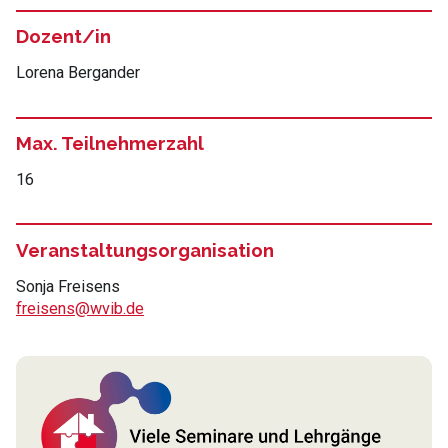
Dozent/in
Lorena Bergander
Max. Teilnehmerzahl
16
Veranstaltungsorganisation
Sonja Freisens
freisens@wvib.de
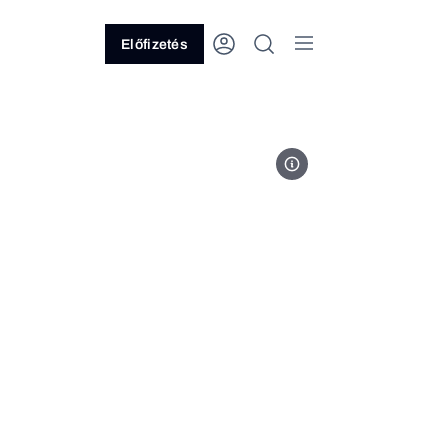
Előfizetés
Frédéric Paulussen, Unsplash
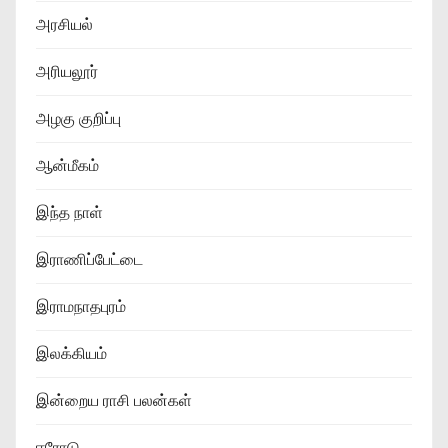
அரசியல்
அரியலூர்
அழகு குறிப்பு
ஆன்மீகம்
இந்த நாள்
இராணிப்பேட்டை
இராமநாதபுரம்
இலக்கியம்
இன்றைய ராசி பலன்கள்
ஈரோடு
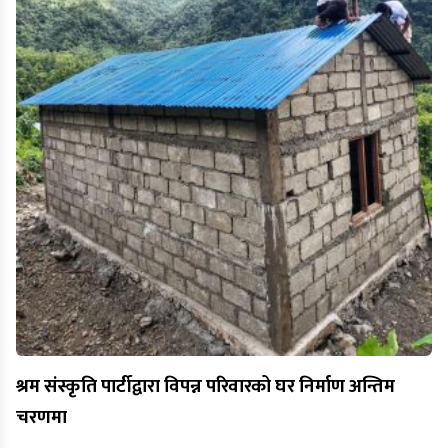
श्रम संस्कृति पार्टीद्वारा विपन्न परिवारको घर निर्माण अन्तिम
चरणमा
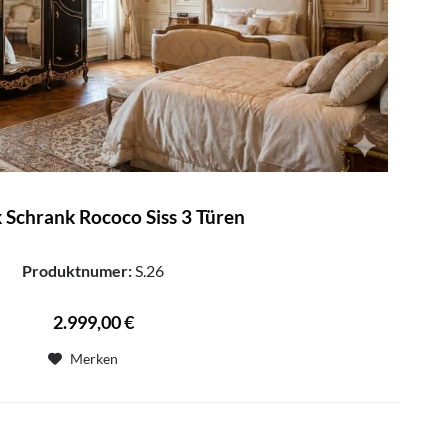
 Schrank Rococo Siss 3 Türen
Produktnumer:
S.26
2.999,00 €
Merken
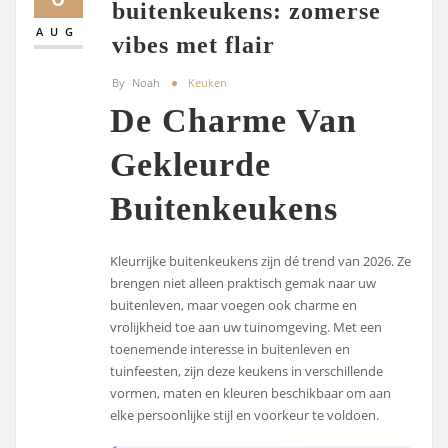
buitenkeukens: zomerse
AUG
vibes met flair
By
Noah
Keuken
De Charme Van
Gekleurde
Buitenkeukens
Kleurrijke buitenkeukens zijn dé trend van 2026. Ze
brengen niet alleen praktisch gemak naar uw
buitenleven, maar voegen ook charme en
vrolijkheid toe aan uw tuinomgeving. Met een
toenemende interesse in buitenleven en
tuinfeesten, zijn deze keukens in verschillende
vormen, maten en kleuren beschikbaar om aan
elke persoonlijke stijl en voorkeur te voldoen.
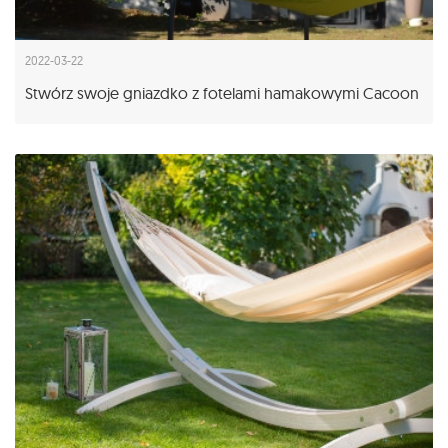
2022-03-22
Stwórz swoje gniazdko z fotelami hamakowymi Cacoon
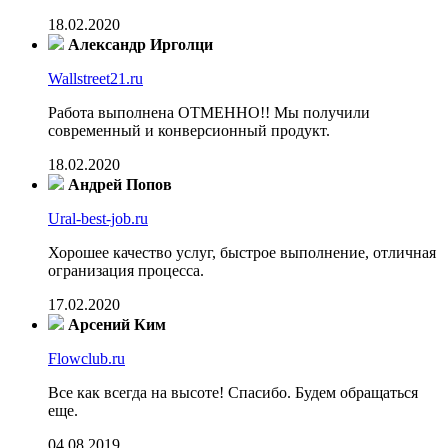
18.02.2020
Александр Ирголци
Wallstreet21.ru
Работа выполнена ОТМЕННО!! Мы получили
современный и конверсионный продукт.
18.02.2020
Андрей Попов
Ural-best-job.ru
Хорошее качество услуг, быстрое выполнение, отличная
огранизация процесса.
17.02.2020
Арсений Ким
Flowclub.ru
Все как всегда на высоте! Спасибо. Будем обращаться
еще.
04.08.2019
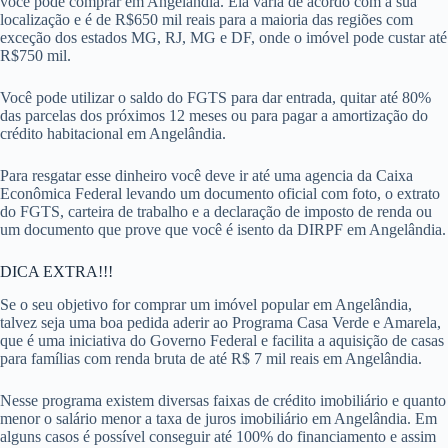
você pode comprar em Angelândia. Ela varia de acordo com a sua
localização e é de R$650 mil reais para a maioria das regiões com
exceção dos estados MG, RJ, MG e DF, onde o imóvel pode custar até
R$750 mil.
Você pode utilizar o saldo do FGTS para dar entrada, quitar até 80%
das parcelas dos próximos 12 meses ou para pagar a amortização do
crédito habitacional em Angelândia.
Para resgatar esse dinheiro você deve ir até uma agencia da Caixa
Econômica Federal levando um documento oficial com foto, o extrato
do FGTS, carteira de trabalho e a declaração de imposto de renda ou
um documento que prove que você é isento da DIRPF em Angelândia.
DICA EXTRA!!!
Se o seu objetivo for comprar um imóvel popular em Angelândia,
talvez seja uma boa pedida aderir ao Programa Casa Verde e Amarela,
que é uma iniciativa do Governo Federal e facilita a aquisição de casas
para famílias com renda bruta de até R$ 7 mil reais em Angelândia.
Nesse programa existem diversas faixas de crédito imobiliário e quanto
menor o salário menor a taxa de juros imobiliário em Angelândia. Em
alguns casos é possível conseguir até 100% do financiamento e assim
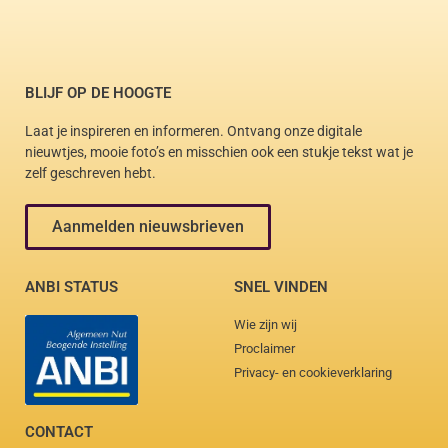
BLIJF OP DE HOOGTE
Laat je inspireren en informeren. Ontvang onze digitale
nieuwtjes, mooie foto’s en misschien ook een stukje tekst wat je
zelf geschreven hebt.
Aanmelden nieuwsbrieven
ANBI STATUS
SNEL VINDEN
Wie zijn wij
Proclaimer
Privacy- en cookieverklaring
CONTACT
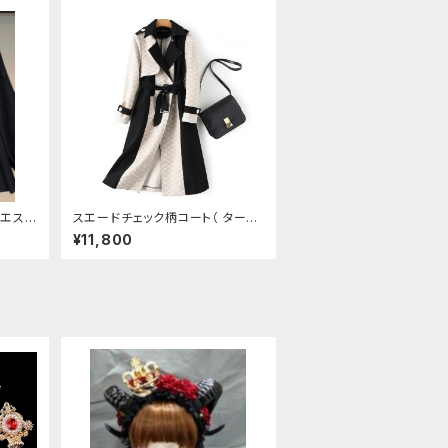
ウエスト
スエードチェック柄コート（ ターン
ダウンカラー ダブルブレスト ウエ
¥11,800
ストシェイプ 鹿革風スエード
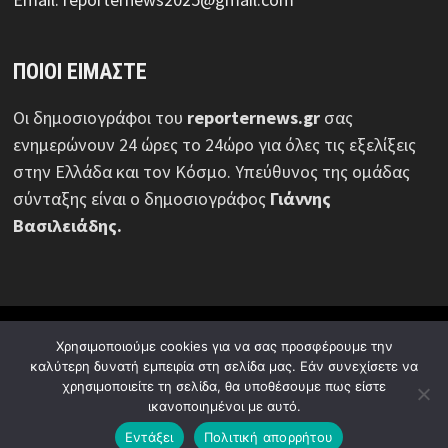
ΠΟΙΟΙ ΕΙΜΑΣΤΕ
Οι δημοσιογράφοι του
reporternews.gr
σας
ενημερώνουν 24 ώρες το 24ώρο για όλες τις εξελίξεις
στην Ελλάδα και τον Κόσμο. Υπεύθυνος της ομάδας
σύνταξης είναι ο δημοσιογράφος
Γιάννης
Βασιλειάδης.
© Reporternews.gr - 2026 | Με επιφύλαξη κάθε νόμιμου
Χρησιμοποιούμε cookies για να σας προσφέρουμε την
δικαιώματος | Design:
Media News Group
καλύτερη δυνατή εμπειρία στη σελίδα μας. Εάν συνεχίσετε να
χρησιμοποιείτε τη σελίδα, θα υποθέσουμε πως είστε
Ποιοι είμαστε
Πολιτική απορρήτου
Διαφήμιση
ικανοποιημένοι με αυτό.
Επικοινωνία
Εντάξει
Πολιτική απορρήτου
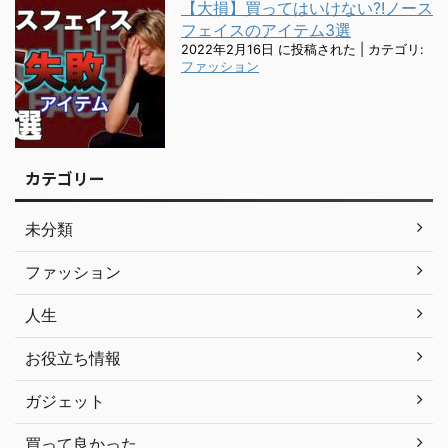
【大損】買ってはいけない?!ノース
フェイスのアイテム3選
2022年2月16日 に投稿された
|
カテゴリ:
ファッション
カテゴリー
未分類
ファッション
人生
お役立ち情報
ガジェット
買って良かった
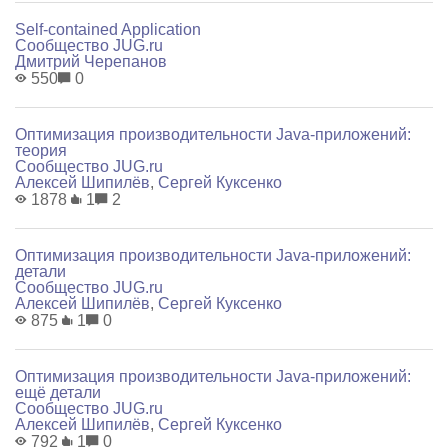
Self-contained Application
Сообщество JUG.ru
Дмитрий Черепанов
550
0
Оптимизация производительности Java-приложений:
теория
Сообщество JUG.ru
Алексей Шипилёв
,
Сергей Куксенко
1878
1
2
Оптимизация производительности Java-приложений:
детали
Сообщество JUG.ru
Алексей Шипилёв
,
Сергей Куксенко
875
1
0
Оптимизация производительности Java-приложений:
ещё детали
Сообщество JUG.ru
Алексей Шипилёв
,
Сергей Куксенко
792
1
0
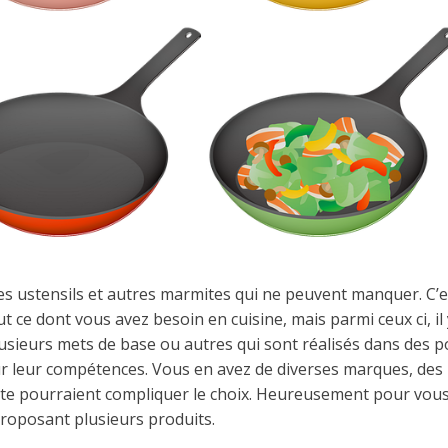
des ustensils et autres marmites qui ne peuvent manquer. C’e
 ce dont vous avez besoin en cuisine, mais parmi ceux ci, il 
lusieurs mets de base ou autres qui sont réalisés dans des p
ur leur compétences. Vous en avez de diverses marques, des
rte pourraient compliquer le choix. Heureusement pour vou
proposant plusieurs produits.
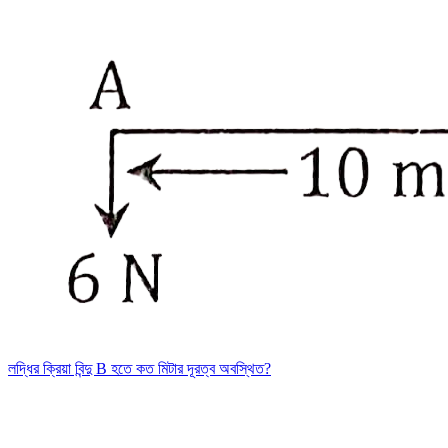
লদ্ধির ক্রিয়া বিন্দু B হতে কত মিটার দূরত্ব অবস্থিত?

*Required action:* Print the entries again exactly as they appear above. Do not print the pictures.

*Answer section:*
Dozent/in
Lorena Bergander
Max. Teilnehmerzahl
16
Veranstaltungsorganisation
Sonja Freisens
freisens@wvib.de
Előfizetés
Frédéric Paulussen, Unsplash
அரசியல்
அரியலூர்
அழகு குறிப்பு
ஆன்மீகம்
இந்த நாள்
இராணிப்பேட்டை
இராமநாதபுரம்
இலக்கியம்
இன்றைய ராசி பலன்கள்
ஈரோடு
श्रम संस्कृति पार्टीद्वारा विपन्न परिवारको घर निर्माण अन्तिम
चरणमा
 Schrank Rococo Siss 3 Türen
Produktnumer:
S.26
2.999,00 €
Merken
buitenkeukens: zomerse
AUG
vibes met flair
By
Noah
Keuken
De Charme Van
Gekleurde
Buitenkeukens
Kleurrijke buitenkeukens zijn dé trend van 2026. Ze
brengen niet alleen praktisch gemak naar uw
buitenleven, maar voegen ook charme en
vrolijkheid toe aan uw tuinomgeving. Met een
toenemende interesse in buitenleven en
tuinfeesten, zijn deze keukens in verschillende
vormen, maten en kleuren beschikbaar om aan
elke persoonlijke stijl en voorkeur te voldoen.
2022-03-22
Stwórz swoje gniazdko z fotelami hamakowymi Cacoon
18.02.2020
Александр Ирголци
Wallstreet21.ru
Работа выполнена ОТМЕННО!! Мы получили
современный и конверсионный продукт.
18.02.2020
Андрей Попов
Ural-best-job.ru
Хорошее качество услуг, быстрое выполнение, отличная
огранизация процесса.
17.02.2020
Арсений Ким
Flowclub.ru
Все как всегда на высоте! Спасибо. Будем обращаться
еще.
04.08.2019
você pode comprar em Angelândia. Ela varia de acordo com a sua
localização e é de R$650 mil reais para a maioria das regiões com
exceção dos estados MG, RJ, MG e DF, onde o imóvel pode custar até
R$750 mil.
Você pode utilizar o saldo do FGTS para dar entrada, quitar até 80%
das parcelas dos próximos 12 meses ou para pagar a amortização do
crédito habitacional em Angelândia.
Para resgatar esse dinheiro você deve ir até uma agencia da Caixa
Econômica Federal levando um documento oficial com foto, o extrato
do FGTS, carteira de trabalho e a declaração de imposto de renda ou
um documento que prove que você é isento da DIRPF em Angelândia.
DICA EXTRA!!!
Se o seu objetivo for comprar um imóvel popular em Angelândia,
talvez seja uma boa pedida aderir ao Programa Casa Verde e Amarela,
que é uma iniciativa do Governo Federal e facilita a aquisição de casas
para famílias com renda bruta de até R$ 7 mil reais em Angelândia.
Nesse programa existem diversas faixas de crédito imobiliário e quanto
menor o salário menor a taxa de juros imobiliário em Angelândia. Em
alguns casos é possível conseguir até 100% do financiamento e assim
BLIJF OP DE HOOGTE
Laat je inspireren en informeren. Ontvang onze digitale
nieuwtjes, mooie foto’s en misschien ook een stukje tekst wat je
zelf geschreven hebt.
Aanmelden nieuwsbrieven
ANBI STATUS
SNEL VINDEN
Wie zijn wij
Proclaimer
Privacy- en cookieverklaring
CONTACT
ウエスト
スエードチェック柄コート（ ターン
ダウンカラー ダブルブレスト ウエ
¥11,800
ストシェイプ 鹿革風スエード
ΠΟΙΟΙ ΕΙΜΑΣΤΕ
Οι δημοσιογράφοι του
reporternews.gr
σας
ενημερώνουν 24 ώρες το 24ώρο για όλες τις εξελίξεις
στην Ελλάδα και τον Κόσμο. Υπεύθυνος της ομάδας
σύνταξης είναι ο δημοσιογράφος
Γιάννης
Βασιλειάδης.
© Reporternews.gr - 2026 | Με επιφύλαξη κάθε νόμιμου
Χρησιμοποιούμε cookies για να σας προσφέρουμε την
δικαιώματος | Design:
Media News Group
καλύτερη δυνατή εμπειρία στη σελίδα μας. Εάν συνεχίσετε να
χρησιμοποιείτε τη σελίδα, θα υποθέσουμε πως είστε
Ποιοι είμαστε
Πολιτική απορρήτου
Διαφήμιση
ικανοποιημένοι με αυτό.
Επικοινωνία
Εντάξει
Πολιτική απορρήτου
【大損】買ってはいけない?!ノース
フェイスのアイテム3選
2022年2月16日 に投稿された
|
カテゴリ:
ファッション
カテゴリー
未分類
ファッション
人生
お役立ち情報
ガジェット
買って良かった
Self-contained Application
Сообщество JUG.ru
Дмитрий Черепанов
550
0
Оптимизация производительности Java-приложений:
теория
Сообщество JUG.ru
Алексей Шипилёв
,
Сергей Куксенко
1878
1
2
Оптимизация производительности Java-приложений:
детали
Сообщество JUG.ru
Алексей Шипилёв
,
Сергей Куксенко
875
1
0
Оптимизация производительности Java-приложений:
ещё детали
Сообщество JUG.ru
Алексей Шипилёв
,
Сергей Куксенко
792
1
0
des ustensils et autres marmites qui ne peuvent manquer. C’e
 ce dont vous avez besoin en cuisine, mais parmi ceux ci, il 
lusieurs mets de base ou autres qui sont réalisés dans des p
ur leur compétences. Vous en avez de diverses marques, des
rte pourraient compliquer le choix. Heureusement pour vou
proposant plusieurs produits.
লদ্ধির ক্রিয়া বিন্দু B হতে কত মিটার দূরত্ব অবস্থিত?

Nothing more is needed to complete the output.